In hooking up to the Toho Water Authority, Barglof said the agency, which provides water, wastewater and reclaimed water to Osceola County, is better equipped to handle emergency situations. As Irma flooded the village, the on-site wastewater plant was shut down as the floods closed in on the electrical grid.

Once the treatment plant is taken down, it will be turned into park and green space, Barglof said.

The project, which would take about three years to complete, is the priority for Good Samaritan, Barglof said, pushing back a plan discussed last year to raise its buildings on stilts to prevent flooding.

The community of about 1,200 residents living in independent, assisted and nursing-home style units is built in a flood plane and has been evacuated in several hurricanes.

The request is sponsored by state Rep.
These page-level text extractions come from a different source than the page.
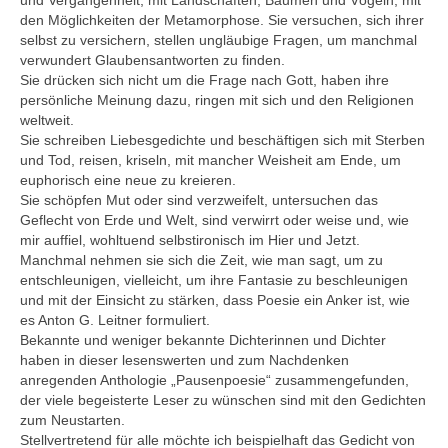
und Vergangenheit, mit Landschaften, Bäumen und Vögeln, mit
den Möglichkeiten der Metamorphose. Sie versuchen, sich ihrer
selbst zu versichern, stellen ungläubige Fragen, um manchmal
verwundert Glaubensantworten zu finden.
Sie drücken sich nicht um die Frage nach Gott, haben ihre
persönliche Meinung dazu, ringen mit sich und den Religionen
weltweit.
Sie schreiben Liebesgedichte und beschäftigen sich mit Sterben
und Tod, reisen, kriseln, mit mancher Weisheit am Ende, um
euphorisch eine neue zu kreieren.
Sie schöpfen Mut oder sind verzweifelt, untersuchen das
Geflecht von Erde und Welt, sind verwirrt oder weise und, wie
mir auffiel, wohltuend selbstironisch im Hier und Jetzt.
Manchmal nehmen sie sich die Zeit, wie man sagt, um zu
entschleunigen, vielleicht, um ihre Fantasie zu beschleunigen
und mit der Einsicht zu stärken, dass Poesie ein Anker ist, wie
es Anton G. Leitner formuliert.
Bekannte und weniger bekannte Dichterinnen und Dichter
haben in dieser lesenswerten und zum Nachdenken
anregenden Anthologie „Pausenpoesie“ zusammengefunden,
der viele begeisterte Leser zu wünschen sind mit den Gedichten
zum Neustarten.
Stellvertretend für alle möchte ich beispielhaft das Gedicht von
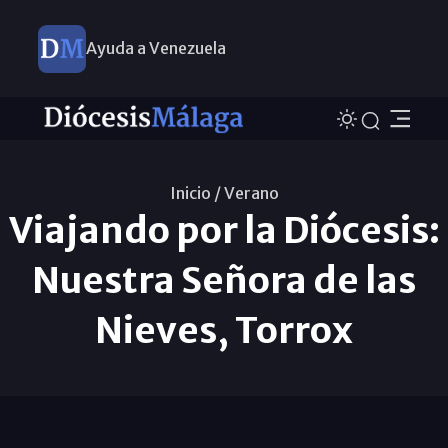
Ayuda a Venezuela
Inicio /
Verano
Viajando por la Diócesis:
Nuestra Señora de las
Nieves, Torrox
Jon Cortes, D-Kissimmee, and will be considered along with hundreds more when the legislative session begins Jan. 14. Last year, Cortes and Good Samaritan didn’t receive any funds for its $2 million request to help pay for raising its units.

“It’s not if another hurricane is going to happen, it’s when. That is our approach to it,” said Aaron Woods, a spokesman for the Good Samaritan Society. “We know we’ll get impacted by another major storm and we want to make sure we’re making all of the appropriate preparations for the next storm.”